PROMPT
This exercise asks for every line of the material that contains the word "score".

━━━━━━━━━━

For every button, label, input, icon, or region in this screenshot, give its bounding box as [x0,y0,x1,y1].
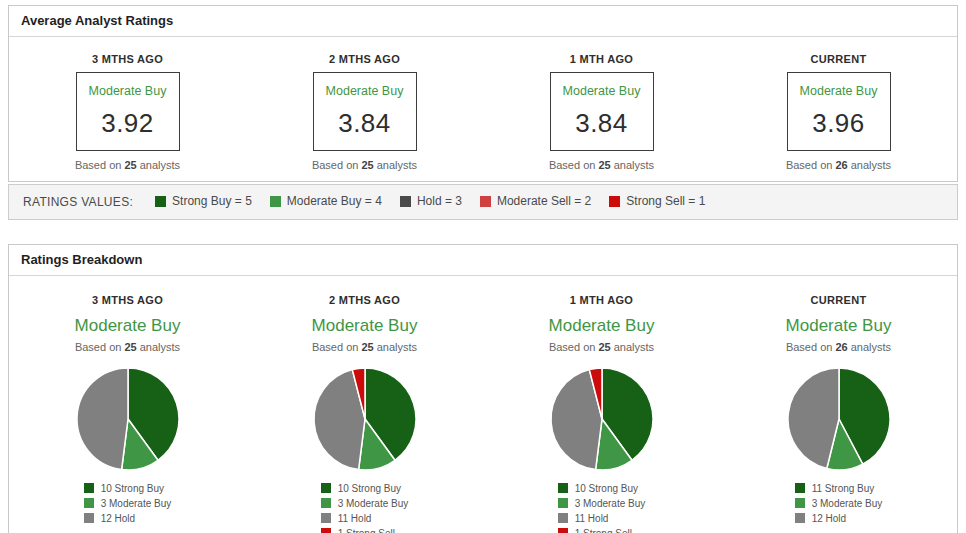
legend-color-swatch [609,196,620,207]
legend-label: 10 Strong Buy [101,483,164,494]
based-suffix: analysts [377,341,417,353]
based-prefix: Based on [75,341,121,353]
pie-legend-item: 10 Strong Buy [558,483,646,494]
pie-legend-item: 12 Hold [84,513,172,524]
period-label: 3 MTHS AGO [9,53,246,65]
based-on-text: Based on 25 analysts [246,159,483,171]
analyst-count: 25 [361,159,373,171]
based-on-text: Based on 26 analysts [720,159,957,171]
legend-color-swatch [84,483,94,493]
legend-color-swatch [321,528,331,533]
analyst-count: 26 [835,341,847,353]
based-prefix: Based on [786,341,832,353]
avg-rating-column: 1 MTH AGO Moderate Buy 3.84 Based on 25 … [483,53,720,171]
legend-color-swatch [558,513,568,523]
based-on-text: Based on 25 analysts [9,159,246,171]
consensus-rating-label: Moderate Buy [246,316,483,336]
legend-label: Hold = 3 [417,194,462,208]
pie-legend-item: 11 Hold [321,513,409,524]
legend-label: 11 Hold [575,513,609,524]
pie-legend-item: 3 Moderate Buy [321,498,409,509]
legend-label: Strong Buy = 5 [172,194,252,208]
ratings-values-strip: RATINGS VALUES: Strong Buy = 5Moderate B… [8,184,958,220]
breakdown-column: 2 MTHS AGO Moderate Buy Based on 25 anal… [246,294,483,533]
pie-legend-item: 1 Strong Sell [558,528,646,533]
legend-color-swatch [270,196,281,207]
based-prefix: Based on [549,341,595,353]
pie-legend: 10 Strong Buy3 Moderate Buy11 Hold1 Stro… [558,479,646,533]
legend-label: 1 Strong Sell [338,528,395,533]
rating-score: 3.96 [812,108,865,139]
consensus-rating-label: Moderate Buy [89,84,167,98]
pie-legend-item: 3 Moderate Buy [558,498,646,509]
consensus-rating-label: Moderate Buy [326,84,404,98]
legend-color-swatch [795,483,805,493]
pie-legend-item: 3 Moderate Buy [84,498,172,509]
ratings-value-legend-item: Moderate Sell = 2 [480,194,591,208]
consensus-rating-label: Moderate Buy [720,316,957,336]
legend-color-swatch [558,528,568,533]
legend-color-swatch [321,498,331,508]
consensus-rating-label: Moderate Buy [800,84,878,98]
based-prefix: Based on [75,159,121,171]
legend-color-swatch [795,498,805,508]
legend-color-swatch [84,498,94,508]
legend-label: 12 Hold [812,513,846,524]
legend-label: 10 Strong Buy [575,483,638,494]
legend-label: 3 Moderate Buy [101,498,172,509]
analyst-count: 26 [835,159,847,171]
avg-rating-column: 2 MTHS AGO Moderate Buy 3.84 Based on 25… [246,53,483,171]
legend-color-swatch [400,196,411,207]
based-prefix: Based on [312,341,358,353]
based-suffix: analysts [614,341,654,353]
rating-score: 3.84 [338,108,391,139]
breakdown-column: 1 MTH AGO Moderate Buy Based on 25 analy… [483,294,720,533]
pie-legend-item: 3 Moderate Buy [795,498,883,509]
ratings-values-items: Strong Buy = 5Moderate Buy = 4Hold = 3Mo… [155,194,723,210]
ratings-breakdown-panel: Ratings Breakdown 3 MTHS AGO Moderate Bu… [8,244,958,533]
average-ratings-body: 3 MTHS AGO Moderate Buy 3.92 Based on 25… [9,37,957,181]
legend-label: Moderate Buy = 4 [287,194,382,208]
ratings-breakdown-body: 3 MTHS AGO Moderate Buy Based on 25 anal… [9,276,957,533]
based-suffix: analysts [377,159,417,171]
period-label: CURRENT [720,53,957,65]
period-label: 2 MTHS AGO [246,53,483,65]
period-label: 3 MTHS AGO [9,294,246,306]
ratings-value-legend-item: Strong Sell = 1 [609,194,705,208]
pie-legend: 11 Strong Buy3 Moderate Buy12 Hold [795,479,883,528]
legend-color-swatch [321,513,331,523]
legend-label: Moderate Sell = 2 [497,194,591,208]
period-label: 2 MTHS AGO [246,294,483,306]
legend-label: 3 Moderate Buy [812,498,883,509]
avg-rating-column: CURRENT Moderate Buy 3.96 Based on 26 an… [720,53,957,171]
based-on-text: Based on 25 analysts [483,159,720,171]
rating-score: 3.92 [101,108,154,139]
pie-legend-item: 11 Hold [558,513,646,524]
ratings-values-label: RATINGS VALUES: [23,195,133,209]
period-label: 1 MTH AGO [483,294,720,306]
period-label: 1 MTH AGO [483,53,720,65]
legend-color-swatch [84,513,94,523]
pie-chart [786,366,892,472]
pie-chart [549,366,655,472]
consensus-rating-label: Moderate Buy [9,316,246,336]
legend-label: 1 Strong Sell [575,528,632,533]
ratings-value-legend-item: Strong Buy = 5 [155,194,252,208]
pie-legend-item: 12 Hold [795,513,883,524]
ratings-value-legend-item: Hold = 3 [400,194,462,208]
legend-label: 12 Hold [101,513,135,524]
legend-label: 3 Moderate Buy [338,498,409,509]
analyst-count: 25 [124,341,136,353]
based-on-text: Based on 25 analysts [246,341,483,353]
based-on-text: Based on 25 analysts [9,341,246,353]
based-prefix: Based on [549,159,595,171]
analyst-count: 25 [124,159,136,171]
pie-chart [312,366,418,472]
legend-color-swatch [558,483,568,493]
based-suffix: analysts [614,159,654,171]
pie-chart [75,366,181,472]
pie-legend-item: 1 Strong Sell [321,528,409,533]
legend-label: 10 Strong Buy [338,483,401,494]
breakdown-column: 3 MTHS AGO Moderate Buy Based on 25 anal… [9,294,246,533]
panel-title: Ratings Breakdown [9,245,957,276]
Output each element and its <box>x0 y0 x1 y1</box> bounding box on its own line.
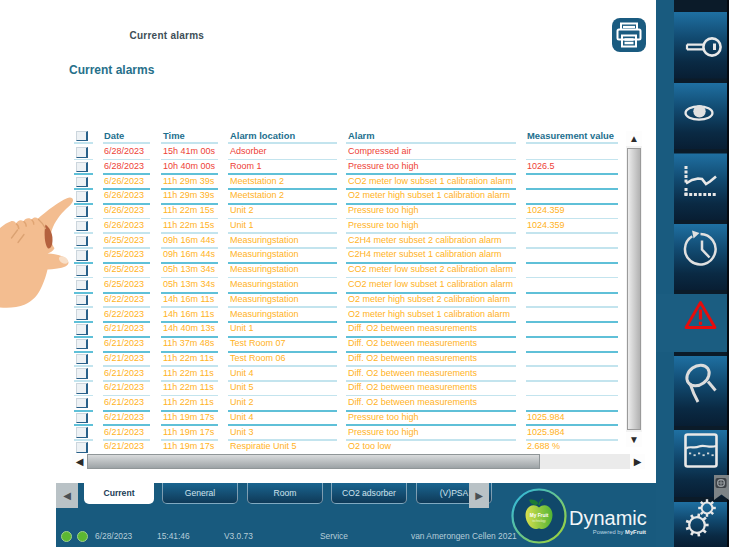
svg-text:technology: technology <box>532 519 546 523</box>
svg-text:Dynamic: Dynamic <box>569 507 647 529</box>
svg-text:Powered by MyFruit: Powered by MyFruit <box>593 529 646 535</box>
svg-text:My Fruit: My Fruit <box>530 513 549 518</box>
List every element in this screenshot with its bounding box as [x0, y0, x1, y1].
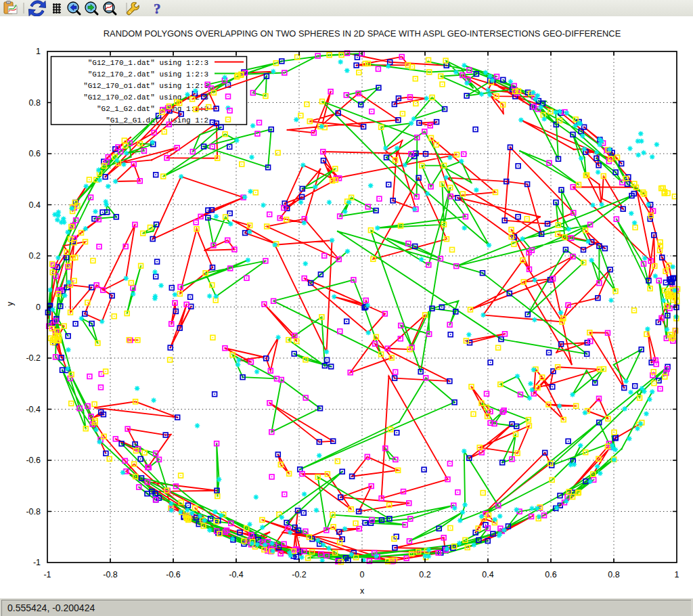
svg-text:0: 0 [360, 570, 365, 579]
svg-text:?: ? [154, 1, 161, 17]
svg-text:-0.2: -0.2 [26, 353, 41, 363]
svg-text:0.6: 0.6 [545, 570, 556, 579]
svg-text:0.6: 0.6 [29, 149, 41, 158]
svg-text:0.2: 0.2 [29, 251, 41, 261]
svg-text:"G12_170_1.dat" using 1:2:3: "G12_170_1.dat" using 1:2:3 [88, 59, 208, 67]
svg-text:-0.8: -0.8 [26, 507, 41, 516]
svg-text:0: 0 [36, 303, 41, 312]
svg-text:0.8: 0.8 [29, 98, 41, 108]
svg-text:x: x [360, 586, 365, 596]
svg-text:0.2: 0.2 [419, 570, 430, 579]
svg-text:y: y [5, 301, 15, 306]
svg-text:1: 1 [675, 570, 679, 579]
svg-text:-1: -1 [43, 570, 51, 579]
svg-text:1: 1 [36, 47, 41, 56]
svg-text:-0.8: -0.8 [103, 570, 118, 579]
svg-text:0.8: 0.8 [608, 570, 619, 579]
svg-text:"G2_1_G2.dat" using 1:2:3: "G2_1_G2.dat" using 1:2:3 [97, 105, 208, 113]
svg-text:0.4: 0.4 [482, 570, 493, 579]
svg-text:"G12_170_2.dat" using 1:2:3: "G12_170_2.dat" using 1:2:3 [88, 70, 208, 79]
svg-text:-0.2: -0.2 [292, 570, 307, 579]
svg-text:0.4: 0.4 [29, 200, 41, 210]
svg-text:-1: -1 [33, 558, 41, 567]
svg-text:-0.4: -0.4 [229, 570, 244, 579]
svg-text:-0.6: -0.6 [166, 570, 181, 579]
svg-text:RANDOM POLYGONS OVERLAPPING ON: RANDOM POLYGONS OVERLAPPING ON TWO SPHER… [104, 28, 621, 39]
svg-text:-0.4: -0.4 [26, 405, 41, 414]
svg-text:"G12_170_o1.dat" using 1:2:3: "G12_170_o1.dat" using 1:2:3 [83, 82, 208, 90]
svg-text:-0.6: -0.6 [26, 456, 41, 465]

━━━━━━━━━━

REPLY
rating-score: 3.96 [812,108,865,139]
rating-score: 3.84 [338,108,391,139]
rating-score: 3.92 [101,108,154,139]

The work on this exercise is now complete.